Critically acclaimed experimental jazz-rock trio Evil Genius returns with their second full-length release, Experiments on Human Subjects on Orenda Records. This new collection utilizes an even broader palette of sonic madness, with more extensive through-composed material and traverses vast stylistic terrain with gleeful perversity and scorched-earth impunity. What remains from their 2015 debut Bitter Human is the group's remarkably nuanced interplay and freedom to glide effortlessly as individual voices united by a common mission.

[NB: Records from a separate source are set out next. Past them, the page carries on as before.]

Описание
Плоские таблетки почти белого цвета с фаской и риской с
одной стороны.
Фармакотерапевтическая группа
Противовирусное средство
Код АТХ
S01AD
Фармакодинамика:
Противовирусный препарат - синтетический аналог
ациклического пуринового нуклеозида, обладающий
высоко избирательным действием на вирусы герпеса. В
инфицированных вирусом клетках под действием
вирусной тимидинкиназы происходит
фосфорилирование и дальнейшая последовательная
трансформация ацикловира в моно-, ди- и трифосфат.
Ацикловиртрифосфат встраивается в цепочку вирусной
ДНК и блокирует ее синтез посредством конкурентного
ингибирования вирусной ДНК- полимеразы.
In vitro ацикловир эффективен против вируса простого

Experiments On Human Subjects was primarily conceived during the band's first national tour. Song titles and the associated compositions were derived from personal experiences both on and off the road. The mood and tone shifts frequently from devastatingly hilarious to extremely subdued and occasionally teeters on the edge of oblivion. The Napalm Death-influenced opener, “Skateboarders Versus Security Guards: Double Agents In A Proxy War Between the Forces of Good and Evil,” as well as the static swing of “An Iron Post In A Velvet Footing,” were both inspired by tubist Stefan Kac's experience working as a security officer in the San Fernando Valley. The looping, mutated disco of “Tour de Stadt” was inspired by a competition between guitarist Max Kutner and several friends that involved running up and down the massive stairways at a college sports arena. “Arctic Circle” was written for a persnickety, outspoken friend of the group who moved to Scandinavia to pursue a doctorate. Stefan's virtuosic showpiece, “Colonel Karl Marx and Keenan McCardell,” was titled after listening to drummer Mike Lockwood butchering the names of various freeway exits in a high-pitched, faux-Scottish accent.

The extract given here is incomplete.